◆ **INSTRUCTIONS FOR THE TASK**
The entries below are to be reproduced exactly, with their pictures omitted.

◆ **SUPPLIED MATERIAL**

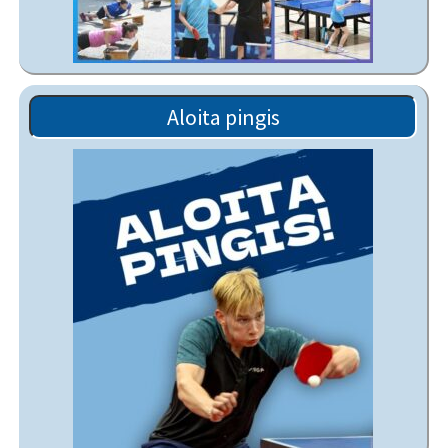
Aloita pingis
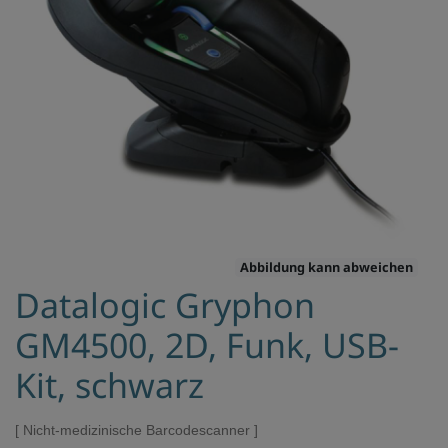
Abbildung kann abweichen
Datalogic Gryphon
GM4500, 2D, Funk, USB-
Kit, schwarz
Nicht-medizinische Barcodescanner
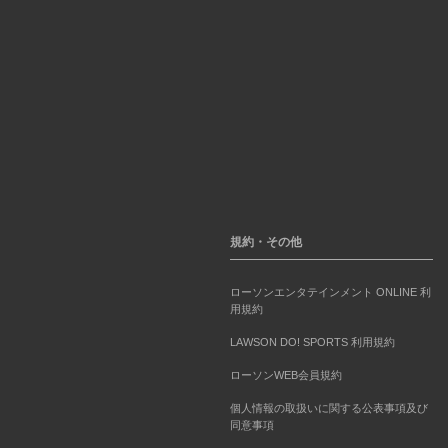
規約・その他
ローソンエンタテインメント ONLINE 利
用規約
LAWSON DO! SPORTS 利用規約
ローソンWEB会員規約
個人情報の取扱いに関する公表事項及び
同意事項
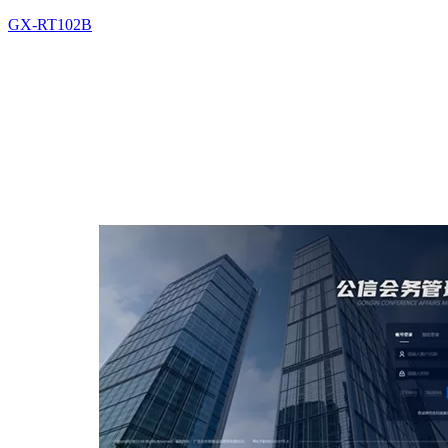
GX-RT102B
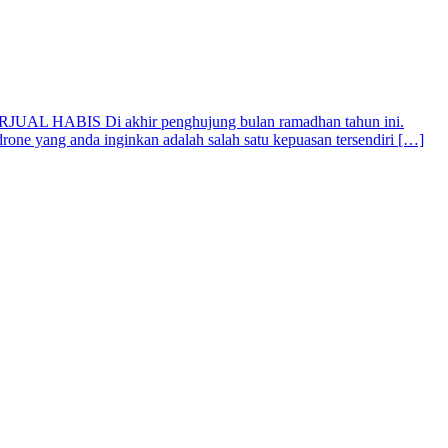
RJUAL HABIS Di akhir penghujung bulan ramadhan tahun ini.
one yang anda inginkan adalah salah satu kepuasan tersendiri […]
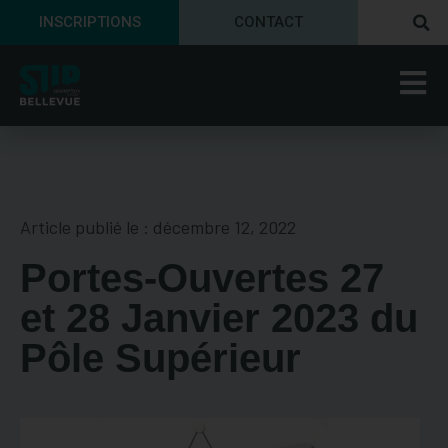
INSCRIPTIONS
CONTACT
Article publié le :
décembre 12, 2022
Portes-Ouvertes 27
et 28 Janvier 2023 du
Pôle Supérieur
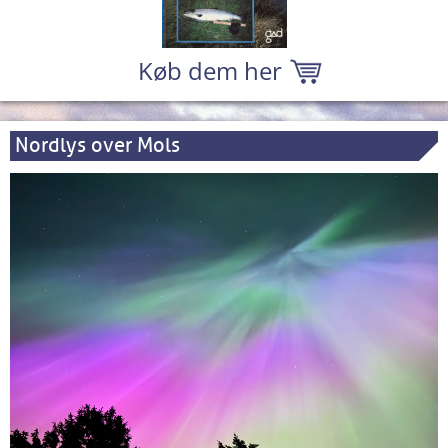
Køb dem her
Nordlys over Mols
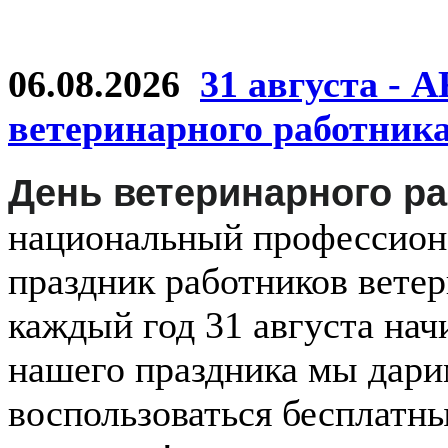
06.08.2026
31 августа - 
ветеринарного работник
День ветеринарного р
национальный
профессио
праздник
работников
ветер
каждый
год
31 августа
нач
нашего праздника мы дар
воспользоваться бесплатн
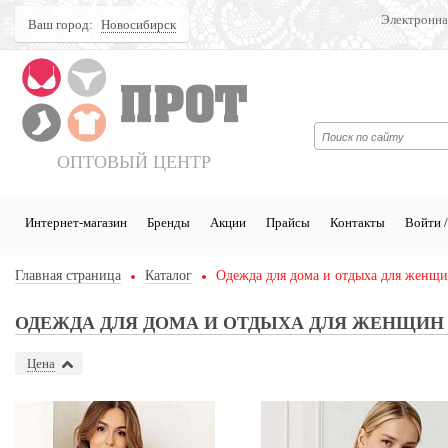
Электронна
Ваш город:
Новосибирск
Поиск
ОПТОВЫЙ ЦЕНТР
Интернет-магазин
Бренды
Акции
Прайсы
Контакты
Войти /
Главная страница
Каталог
Одежда для дома и отдыха для женщ
ОДЕЖДА ДЛЯ ДОМА И ОТДЫХА ДЛЯ ЖЕНЩИН
Цена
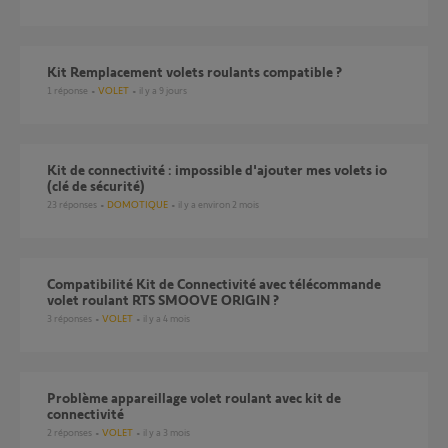
Kit Remplacement volets roulants compatible ?
1
réponse
VOLET
il y a 9 jours
Kit de connectivité : impossible d'ajouter mes volets io
(clé de sécurité)
23
réponses
DOMOTIQUE
il y a environ 2 mois
Compatibilité Kit de Connectivité avec télécommande
volet roulant RTS SMOOVE ORIGIN ?
3
réponses
VOLET
il y a 4 mois
Problème appareillage volet roulant avec kit de
connectivité
2
réponses
VOLET
il y a 3 mois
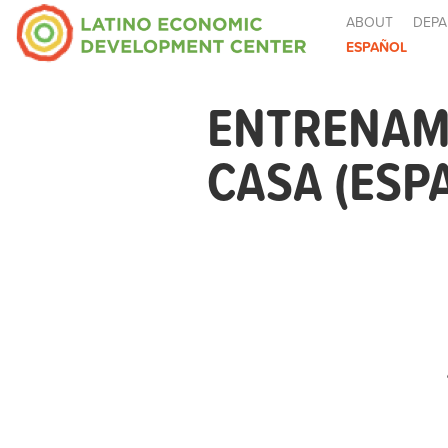
ABOUT
DEPA
ESPAÑOL
ENTRENAM
CASA (ESP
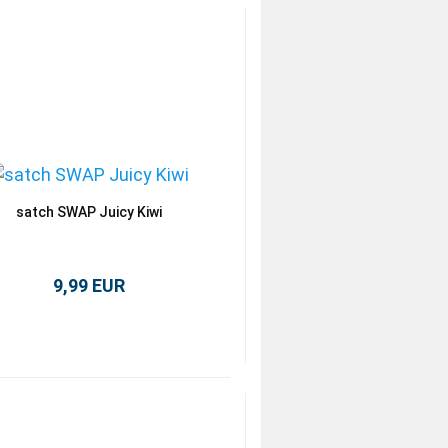
satch SWAP Juicy Kiwi
9,99 EUR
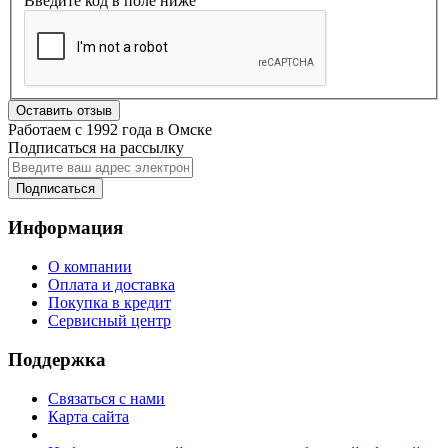
Введите код в поле ниже
Оставить отзыв
Работаем с 1992 года в Омске
Подписаться на рассылку
Подписаться
Информация
О компании
Оплата и доставка
Покупка в кредит
Сервисный центр
Поддержка
Связаться с нами
Карта сайта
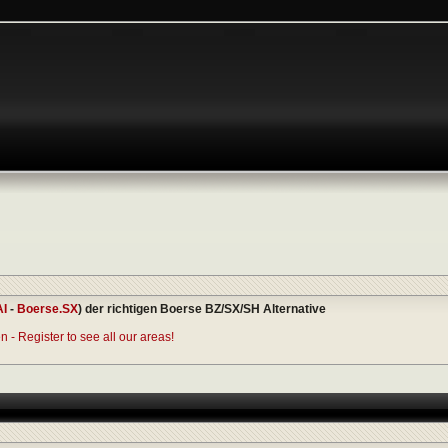
AI
-
Boerse.SX
) der richtigen Boerse BZ/SX/SH Alternative
 - Register to see all our areas!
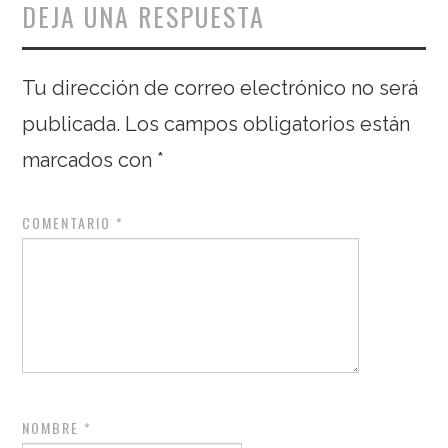
DEJA UNA RESPUESTA
Tu dirección de correo electrónico no será
publicada.
Los campos obligatorios están
marcados con
*
COMENTARIO
*
NOMBRE
*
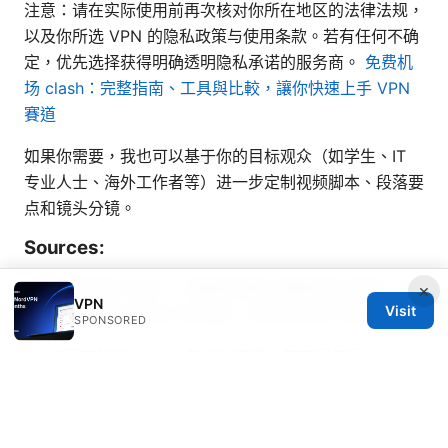
注意：请在实际使用前再次核对你所在地区的法律法规，
以及你所选 VPN 的隐私政策与使用条款。若有任何不确
定，优先选择获得明确透明隐私承诺的服务商。
免费机
场 clash：完整指南、工具與比較，讓你快速上手 VPN
賽道
如果你需要，我也可以基于你的目标观众（如学生、IT
专业人士、海外工作者等）进一步定制视频脚本、段落要
点和镜头分镜。
Sources:
故宮南院門票 交通：一篇讓你輕鬆玩轉南院的攻略！故
×
VPN
Visit
宮南院門票與交通全方位指南，幫你省時省力玩轉南院
SPONSORED
2025国内使用google 的VPN攻略：在中国访问
Google、隐私保护与速度优化全解析
Vpn网站：全面指南与最新动态，提升上网安全与隐私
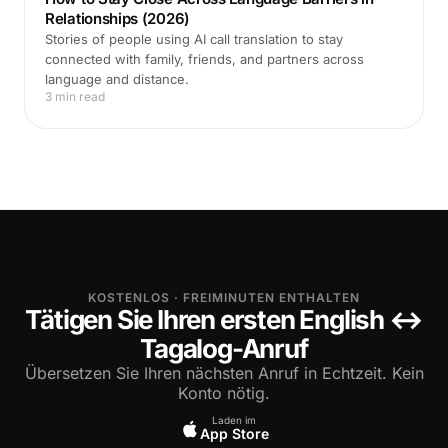
Relationships (2026)
Stories of people using AI call translation to stay
connected with family, friends, and partners across
language and distance.
3 min read
KOSTENLOS · FREIMINUTEN ENTHALTEN
Tätigen Sie Ihren ersten English ↔
Tagalog-Anruf
Übersetzen Sie Ihren nächsten Anruf in Echtzeit. Kein
Konto nötig.
Laden im
App Store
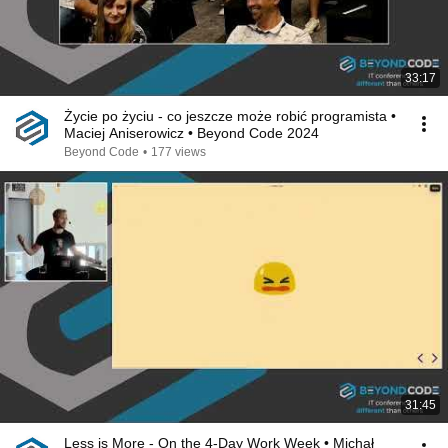
33:17
Życie po życiu - co jeszcze może robić programista •
Maciej Aniserowicz • Beyond Code 2024
Beyond Code
•
177 views
31:45
Less is More - On the 4-Day Work Week • Michał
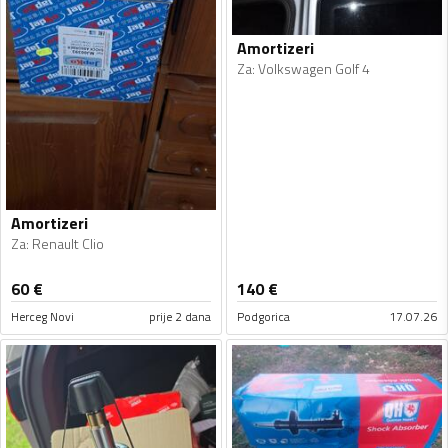
Amortizeri
Za
:
Volkswagen Golf 4
Amortizeri
Za
:
Renault Clio
60
€
140
€
Herceg Novi
prije 2 dana
Podgorica
17.07.26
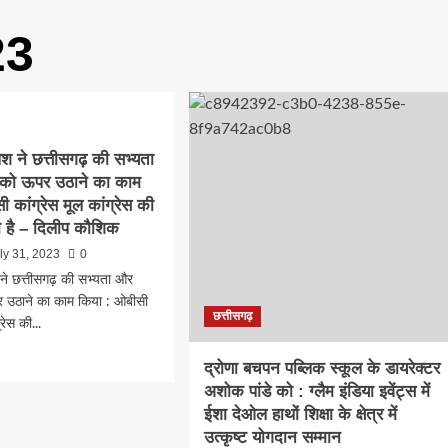
23
ूपेश ने छत्तीसगढ़ की सभ्यता
 को ऊपर उठाने का काम
 कांग्रेस मूल कांग्रेस की
ी है – दिलीप कौशिक
ly 31, 2023
0
ेश ने छत्तीसगढ़ की सभ्यता और
र उठाने का काम किया : ओबीसी
छत्तीसगढ़
्रेस की...
d
द्रोणा बचपन पब्लिक स्कूल के डायरेक्टर
e
अशोक पांडे को : ग्लैम इंडिया इवेंट्स में
ut
मंत्री
ईशा देओल हाथों शिक्षा के क्षेत्र में
उत्कृष्ट योगदान सम्मान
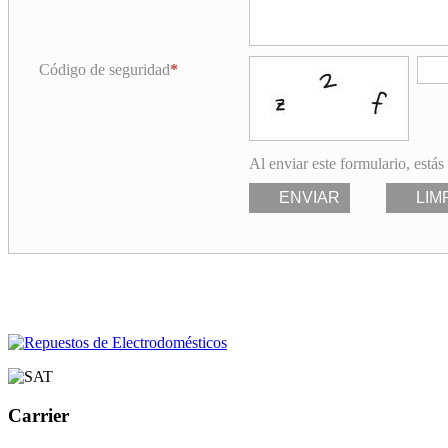
Código de seguridad
Al enviar este formulario, estás
ENVIAR
LIM
Carrier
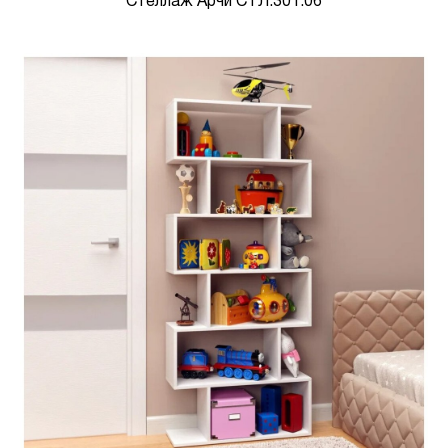
Стеллаж Арчи СТЛ.301.06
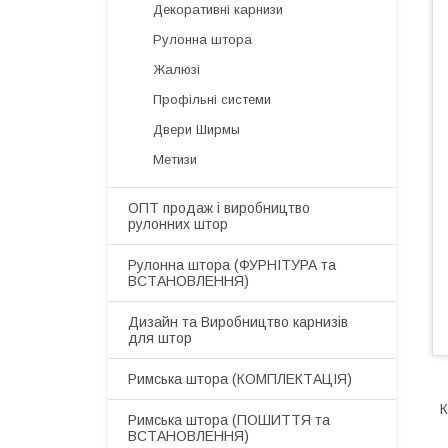
Декоративні карнизи
Рулонна штора
Жалюзі
Профільні системи
Двери Ширмы
Метизи
ОПТ продаж і виробництво
рулонних штор
​Рулонна штора (ФУРНІТУРА та
ВСТАНОВЛЕННЯ)
Дизайн та Виробництво карнизів
для штор
​Римська штора (КОМПЛЕКТАЦІЯ)
К
Римська штора (ПОШИТТЯ та
ВСТАНОВЛЕННЯ)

◆ **REPLY**
Aloita pingis
Abbildung kann abweichen
Datalogic Gryphon
GM4500, 2D, Funk, USB-
Kit, schwarz
Nicht-medizinische Barcodescanner
規約・その他
ローソンエンタテインメント ONLINE 利
用規約
LAWSON DO! SPORTS 利用規約
ローソンWEB会員規約
個人情報の取扱いに関する公表事項及び
同意事項
GX-RT102B
RJUAL HABIS Di akhir penghujung bulan ramadhan tahun ini.
one yang anda inginkan adalah salah satu kepuasan tersendiri […]
INSCRIPTIONS
CONTACT
Article publié le :
décembre 12, 2022
Portes-Ouvertes 27
et 28 Janvier 2023 du
Pôle Supérieur
Køb dem her
Nordlys over Mols
06.08.2026
31 августа - 
ветеринарного работник
День ветеринарного р
национальный
профессио
праздник
работников
ветер
каждый
год
31 августа
нач
нашего праздника мы дар
воспользоваться бесплатн
Электронна
Ваш город:
Новосибирск
Поиск
ОПТОВЫЙ ЦЕНТР
Интернет-магазин
Бренды
Акции
Прайсы
Контакты
Войти /
Главная страница
Каталог
Одежда для дома и отдыха для женщ
ОДЕЖДА ДЛЯ ДОМА И ОТДЫХА ДЛЯ ЖЕНЩИН
Цена
Kit Remplacement volets roulants compatible ?
1
réponse
VOLET
il y a 9 jours
Kit de connectivité : impossible d'ajouter mes volets io
(clé de sécurité)
23
réponses
DOMOTIQUE
il y a environ 2 mois
Compatibilité Kit de Connectivité avec télécommande
volet roulant RTS SMOOVE ORIGIN ?
3
réponses
VOLET
il y a 4 mois
Problème appareillage volet roulant avec kit de
connectivité
2
réponses
VOLET
il y a 3 mois
ABOUT
DEPA
ESPAÑOL
ENTRENAM
CASA (ESP
satch SWAP Juicy Kiwi
9,99 EUR
Введите код в поле ниже
Оставить отзыв
Работаем с 1992 года в Омске
Подписаться на рассылку
Подписаться
Информация
О компании
Оплата и доставка
Покупка в кредит
Сервисный центр
Поддержка
Связаться с нами
Карта сайта
AI
-
Boerse.SX
) der richtigen Boerse BZ/SX/SH Alternative
 - Register to see all our areas!
DEJA UNA RESPUESTA
Tu dirección de correo electrónico no será
publicada.
Los campos obligatorios están
marcados con
*
COMENTARIO
*
NOMBRE
*
注意：请在实际使用前再次核对你所在地区的法律法规，
以及你所选 VPN 的隐私政策与使用条款。若有任何不确
定，优先选择获得明确透明隐私承诺的服务商。
免费机
场 clash：完整指南、工具與比較，讓你快速上手 VPN
賽道
如果你需要，我也可以基于你的目标观众（如学生、IT
专业人士、海外工作者等）进一步定制视频脚本、段落要
点和镜头分镜。
Sources:
故宮南院門票 交通：一篇讓你輕鬆玩轉南院的攻略！故
×
VPN
Visit
宮南院門票與交通全方位指南，幫你省時省力玩轉南院
SPONSORED
2025国内使用google 的VPN攻略：在中国访问
Google、隐私保护与速度优化全解析
Vpn网站：全面指南与最新动态，提升上网安全与隐私
Relationships (2026)
Stories of people using AI call translation to stay
connected with family, friends, and partners across
language and distance.
3 min read
KOSTENLOS · FREIMINUTEN ENTHALTEN
Tätigen Sie Ihren ersten English ↔
Tagalog-Anruf
Übersetzen Sie Ihren nächsten Anruf in Echtzeit. Kein
Konto nötig.
Laden im
App Store
33:17
Życie po życiu - co jeszcze może robić programista •
Maciej Aniserowicz • Beyond Code 2024
Beyond Code
•
177 views
31:45
Less is More - On the 4-Day Work Week • Michał
Amortizeri
Za
:
Volkswagen Golf 4
Amortizeri
Za
:
Renault Clio
60
€
140
€
Herceg Novi
prije 2 dana
Podgorica
17.07.26
23
ूपेश ने छत्तीसगढ़ की सभ्यता
 को ऊपर उठाने का काम
 कांग्रेस मूल कांग्रेस की
ी है – दिलीप कौशिक
ly 31, 2023
0
ेश ने छत्तीसगढ़ की सभ्यता और
र उठाने का काम किया : ओबीसी
छत्तीसगढ़
्रेस की...
d
द्रोणा बचपन पब्लिक स्कूल के डायरेक्टर
e
अशोक पांडे को : ग्लैम इंडिया इवेंट्स में
ut
मंत्री
ईशा देओल हाथों शिक्षा के क्षेत्र में
उत्कृष्ट योगदान सम्मान
Código de seguridad
Al enviar este formulario, estás
ENVIAR
LIM
Carrier
Стеллаж Арчи СТЛ.301.06
Декоративні карнизи
Рулонна штора
Жалюзі
Профільні системи
Двери Ширмы
Метизи
ОПТ продаж і виробництво
рулонних штор
​Рулонна штора (ФУРНІТУРА та
ВСТАНОВЛЕННЯ)
Дизайн та Виробництво карнизів
для штор
​Римська штора (КОМПЛЕКТАЦІЯ)
К
Римська штора (ПОШИТТЯ та
ВСТАНОВЛЕННЯ)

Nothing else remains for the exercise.